The Oil and Gas Authority (OGA) has warned UK decommissioning spending will fall short of estimates over the next two years, bringing concerns of a “significant impact” on suppliers.
Around £1.5billion of expenditure was forecast annually in 2020 and 2021, but the Covid-19 pandemic has hit operators’ plans, meaning the regulator “expects to see a reduction in activity”.
Speaking at a Decom North Sea webinar last night, the OGA’s head of decom, Pauline Innes, said it was an “understandable and reasonable” approach for operators, but expressed concern for those firms relying on the work.
She said: “I have to say I do have concerns that the reduction in decommissioning work over the next couple of years could have a significant and long-term detrimental impact on the supply chain
“Not only impacting on our ability to reduce decommissioning costs, it might also impact our ability to place the UK as being a world-class leader in decommissioning, and therefore limiting export opportunities.
“I’m concerned it might impact on skills that we have in the sector, reducing a skillset we need to deliver the energy transition, not to mention the loss of jobs at a difficult time in the market.”
The £1.5bn had first been projected in a cost estimate report published by the OGA last year for the next five years, rising to about £2.5bn per year for the second half of the decade.
Ms Innes did not give a fresh estimate on spending, but said some operators are continuing with their plans, while others had deferred or were still considering next steps.
As decom is legally required it must take place, Ms Innes said, but the timing of the work “is the £59.7billion question”, referencing the total projected spend for the UK sector.
Ms Innes, who came to the role in December, said the regulator is aiming to improve the “visibility” of work available to help the supply chain better plan.

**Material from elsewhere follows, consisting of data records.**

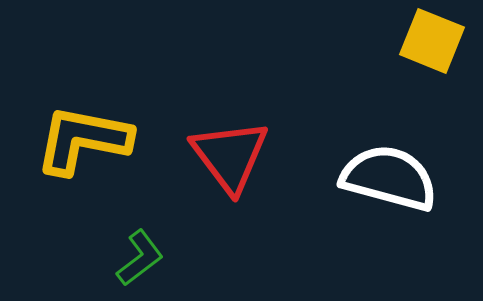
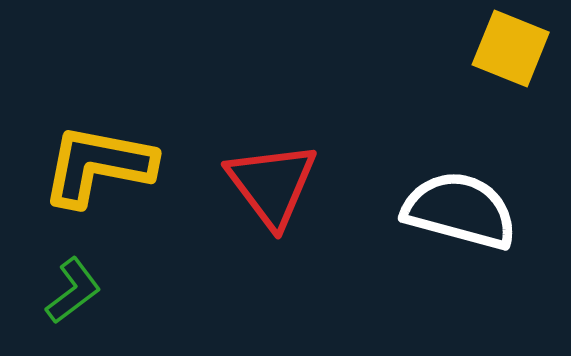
green L-shape: (140, 258) -> (73, 291), moved

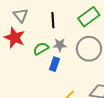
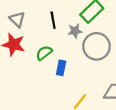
gray star: (60, 45) -> (75, 31), moved

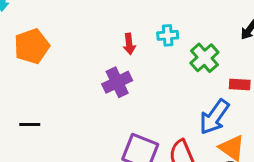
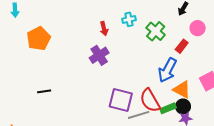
red rectangle: (240, 85) -> (182, 46), turned -48

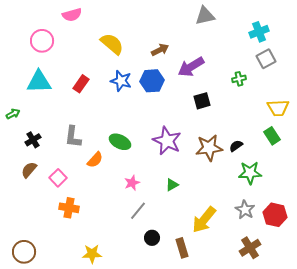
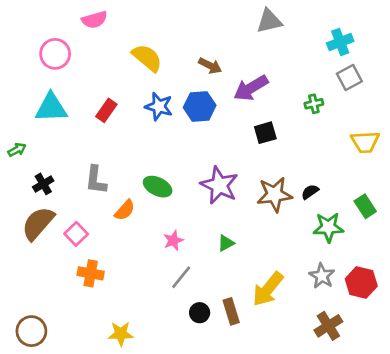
brown arrow: (160, 50) -> (210, 66), turned 54
green rectangle: (272, 136) -> (365, 206), moved
brown semicircle: (29, 170) -> (38, 223), size x1.6
brown rectangle: (182, 248) -> (231, 311), moved

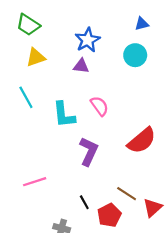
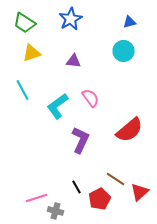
blue star: (88, 40) -> (70, 19), moved
cyan L-shape: (64, 115) -> (58, 106), turned 60
pink line: (35, 182) -> (36, 198), moved

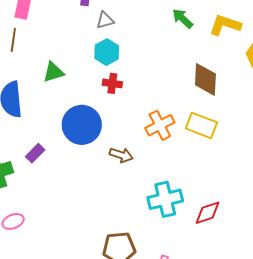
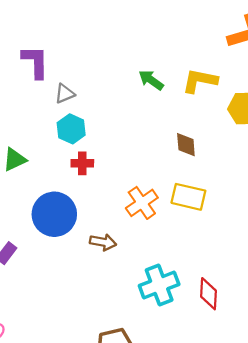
brown diamond: (205, 79) -> (186, 145), size x0.7
red diamond: (208, 213) -> (208, 294), turned -60

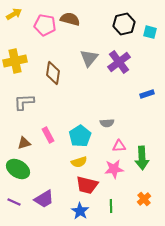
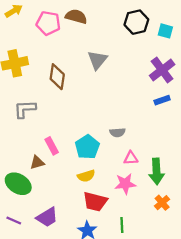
purple cross: (119, 62) -> (162, 70), moved
brown triangle: (24, 143) -> (37, 163), moved
orange cross: (144, 199) -> (162, 203), moved

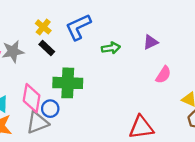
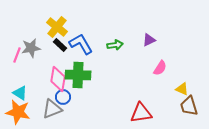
yellow cross: (43, 27) -> (57, 27), size x1.5
blue L-shape: (78, 27) -> (81, 44), moved, turned 85
pink diamond: (32, 98) -> (58, 79), moved

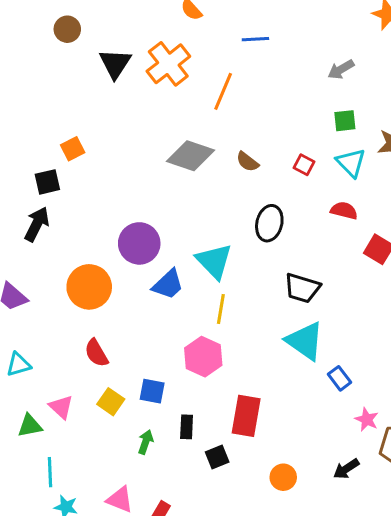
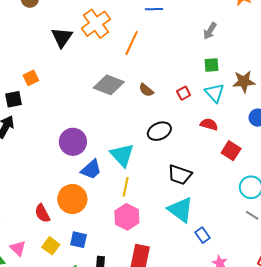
black triangle: (115, 64) -> (62, 37), moved
gray arrow: (341, 69) -> (210, 31), turned -30
red square: (304, 165) -> (184, 93), turned 32
black ellipse: (269, 223) -> (159, 131), turned 50
orange circle: (89, 287) -> (72, 199), moved
pink hexagon: (203, 357) -> (127, 217), moved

The OGA said last year it was halfway towards its goal of cutting the UK’s forecast £59.7bn decom bill by 35%, improving operators’ costs and benefiting the taxpayer by £8.6bn by reducing tax reliefs.
However that cost saving “mantra” might also be part of the problem, according to Jon Clark of accountancy giant EY.
On the webinar, he argued that operators’ main concern is being certain of their costs, avoiding overruns, while suppliers may be put-off by customers constantly seeking to cut spending.
“If the whole mantra of the industry is to keep cutting costs and get to a smaller number, that dis-incentivises anyone from wanting to invest,” Mr Clark said.
“Why would you want to invest into an industry when all of your customers are trying to cut what they spend?
“I think encouraging cost certainty and commercial models that allow that certainty, and control of the timing of activity to possibly sit more in the supply chain, could make a real difference.”
Mr Clark said that “bridging the gap” between cost certainty for operators and timing of the work for suppliers will require predictability on both fronts.
He added: “It’s not so much the absolute saving of cost, it’s managing the risk of cost overruns.
“I think if suppliers can deliver cost certainty, that will address a much bigger risk for operators.
“The last thing an operator wants to do is start a project in a capital constraint world and then it ends up costing more than they expected it to do, because once you start to decommission it’s very hard to pause mid-way through it.”